> Task brief: Could you retype exactly the lines below between the one holding "February 2025" and the one holding "or soiled diape", inclusive, leaving out any pictures?

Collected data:
★ ★ ★ ★
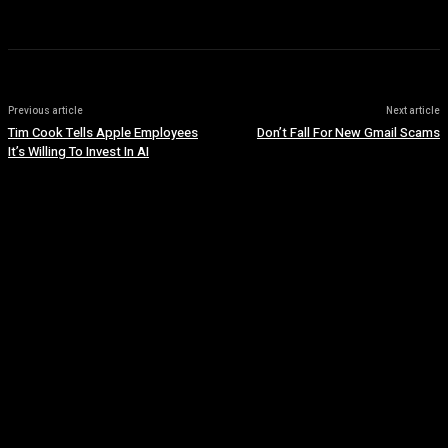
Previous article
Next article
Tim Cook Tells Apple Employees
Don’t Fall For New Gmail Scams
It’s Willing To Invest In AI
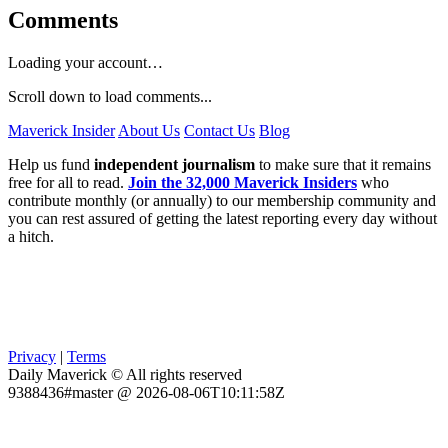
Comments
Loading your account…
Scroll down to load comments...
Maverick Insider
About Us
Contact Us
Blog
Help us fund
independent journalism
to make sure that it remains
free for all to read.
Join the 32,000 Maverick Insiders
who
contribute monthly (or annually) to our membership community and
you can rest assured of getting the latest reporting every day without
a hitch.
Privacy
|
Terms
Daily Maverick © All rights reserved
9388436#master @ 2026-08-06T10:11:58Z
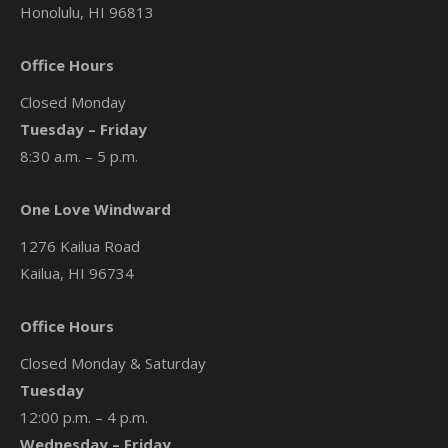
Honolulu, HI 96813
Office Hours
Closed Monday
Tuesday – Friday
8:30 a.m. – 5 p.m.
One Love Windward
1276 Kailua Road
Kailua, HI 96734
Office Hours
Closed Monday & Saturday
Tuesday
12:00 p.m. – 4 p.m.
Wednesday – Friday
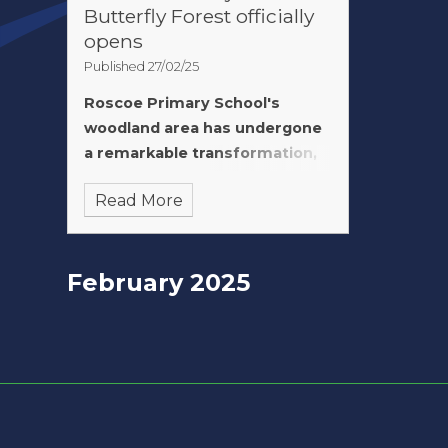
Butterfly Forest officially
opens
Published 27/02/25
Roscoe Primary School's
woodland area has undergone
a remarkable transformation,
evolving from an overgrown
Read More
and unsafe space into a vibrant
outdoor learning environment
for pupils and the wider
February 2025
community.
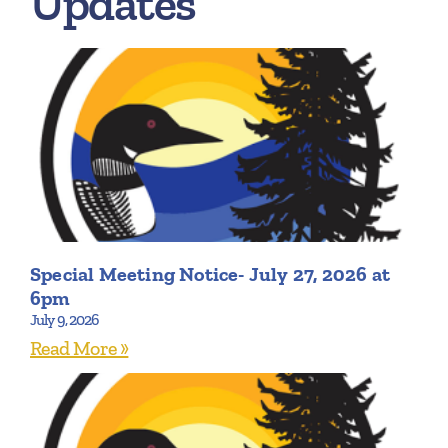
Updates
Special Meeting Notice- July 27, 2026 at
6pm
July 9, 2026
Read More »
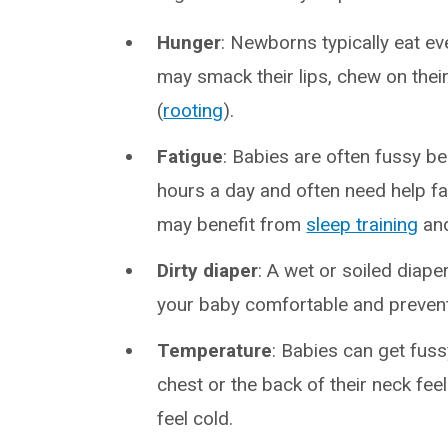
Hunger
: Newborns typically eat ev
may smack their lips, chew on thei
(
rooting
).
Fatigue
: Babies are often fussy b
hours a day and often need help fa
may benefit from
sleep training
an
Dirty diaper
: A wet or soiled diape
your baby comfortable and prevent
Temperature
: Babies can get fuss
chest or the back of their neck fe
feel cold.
★ ★ ★ ★
> Output below:
February 2025
community.
Updates
Special Meeting Notice- July 27, 2026 at
6pm
July 9, 2026
Read More »
Hunger
: Newborns typically eat ev
may smack their lips, chew on thei
(
rooting
).
Fatigue
: Babies are often fussy b
hours a day and often need help fa
may benefit from
sleep training
an
Dirty diaper
: A wet or soiled diape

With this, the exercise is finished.